メイはそう言うと二人に準備を急かすのだった。


あれ、なに聞こうとしてたんだっけ、、

まあ、いいか、。コバヤシはドラコを起こしながら自身も準備を始めることにする。


・・・


「そういえばあなた、いつのまに着替えてたの?」

メイはコバヤシの服装を見て尋ねる。


あぁ、そういえば、、


昨日、コバヤシは竜の首を()()した後、近く(コバヤシ基準で)に見つけた川で血まみれだった自身の右腕を洗い流すと共に、アイテムボックスから出した新しい服に着替えたのだった。


「ちょっと近くに川を見つけたんでね、そこで身体洗うついでに予備の服に着替えたんだよ」

そう言って自分の持っているぼろぼろの鞄をポンとたたく。

中にはカモフラージュ用の荷物が少し入っていた。


「え? 川なんてこの近くにあるの?」

良いなあ私も行こうかしらとメイは呟く。

ドラコはいまだ眠そうにまぶたをこすっている。


「帰る前にちょっと寄っても良いかしら」

メイはそう言ってコバヤシの方を見る。


これはちょっとミスしたかもしれない、、しかしメイにはもうあらかたばらしてしまっているからいい、か、?

コバヤシは少し考えた後で、


「…いや、なんというか、近くっちゃあ近くなんだけど、、」

歯切れの悪いコバヤシをメイは少し怪訝そうに見る。


「あれだよ、、俺がちょっとがんばって走ったら、っていう距離というか、、」

それを聞くとメイは「あぁ、、なるほど、」とどこか納得したようにため息をつく。


「それじゃ、しょうがないわね」

メイはそう言って諦めようとする。


「メイ、コバヤシが運ぶ」

ドラコはそう言ってコバヤシの方を見つめていた。


あー、、、


コバヤシは前にドラコをおんぶして走ったのを思い出す。

「いや、あれはドラコだったからであってな、、」

そうドラコに向かって言うと、ドラコは急に目を輝かせる。


「コバヤシ! 約束!」

そう言ってドラコはコバヤシに向かい両手を挙げている。


あー、、、


そういえばそんな約束してたんだった、、

コバヤシは色々とやらかしてしまったと思い少し後悔する。

目の前のドラコは目をきらきらと輝かせている。


今回も断るのはなぁ、、


「…よし」

コバヤシは覚悟を決め、ドラコの目を見つめ返す。

「ドラコ、それじゃあ帰る前にちょっと川にも寄ってくけど良いかい?」

コバヤシがそう言うとドラコは笑顔でこくりとうなずく。


コバヤシは次にメイの方へと振り返る。

メイはさっきから二人の会話がよくわからなかったようで(無理もない)顔にはクエスチョンマークが浮かんでいた。
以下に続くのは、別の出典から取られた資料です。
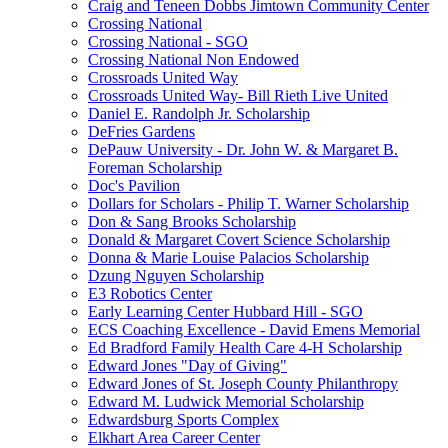
Craig and Teneen Dobbs Jimtown Community Center
Crossing National
Crossing National - SGO
Crossing National Non Endowed
Crossroads United Way
Crossroads United Way- Bill Rieth Live United
Daniel E. Randolph Jr. Scholarship
DeFries Gardens
DePauw University - Dr. John W. & Margaret B.
Foreman Scholarship
Doc's Pavilion
Dollars for Scholars - Philip T. Warner Scholarship
Don & Sang Brooks Scholarship
Donald & Margaret Covert Science Scholarship
Donna & Marie Louise Palacios Scholarship
Dzung Nguyen Scholarship
E3 Robotics Center
Early Learning Center Hubbard Hill - SGO
ECS Coaching Excellence - David Emens Memorial
Ed Bradford Family Health Care 4-H Scholarship
Edward Jones "Day of Giving"
Edward Jones of St. Joseph County Philanthropy
Edward M. Ludwick Memorial Scholarship
Edwardsburg Sports Complex
Elkhart Area Career Center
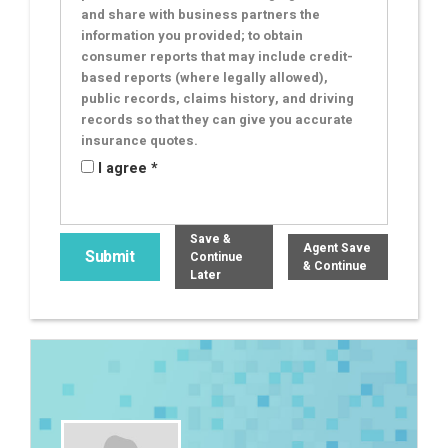
and share with business partners the
information you provided; to obtain
consumer reports that may include credit-
based reports (where legally allowed),
public records, claims history, and driving
records so that they can give you accurate
insurance quotes.
I agree *
Save &
Agent Save
Continue
& Continue
Later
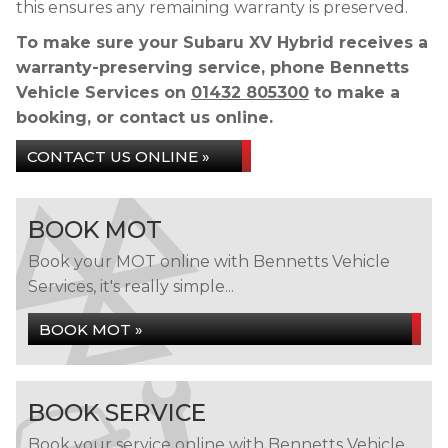
this ensures any remaining warranty is preserved.
To make sure your Subaru XV Hybrid receives a
warranty-preserving service, phone Bennetts
Vehicle Services on
01432 805300
to make a
booking, or contact us online.
CONTACT US ONLINE »
BOOK MOT
Book your MOT online with Bennetts Vehicle
Services, it's really simple...
BOOK MOT »
BOOK SERVICE
Book your service online with Bennetts Vehicle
「メイ、川には寄っていけるし、たぶん街へも、、かなり早く着くことになるよ」

コバヤシはそう言うと背中にまずドラコを乗せる「びゅ~ん」そして今度は

「じゃあ、今からメイのこと抱えるから」

そうメイに告げる。


「…は!? ちょ、え、、え?、そんなの、、」

メイの耳がどんどん赤くなっていく。


「メイも、びゅ~ん」

ドラコは背中で不思議なオノマトペっている。

「いや、、でも、、」

メイはいまだ渋っている。


「だいじょうぶだいじょうぶ、落とさないよう気をつけるから」

コバヤシはメイを安心させるべくそう声をかける。


「いや、、そういう問題じゃなくて、、その、、」


これは埒が明かないな、、

そう考えたコバヤシは目の前のエルフを横からさっと掬うようにして抱えてしまう。


「きゃっ!」

いわゆるお姫様抱っこされたエルフ嬢の耳は今ではゆでだこの様である。


「それじゃいちおうつかまってて。ドラコも落ちないように」

「こばやじぇっとぉ」

うちの子は今日も愉快である。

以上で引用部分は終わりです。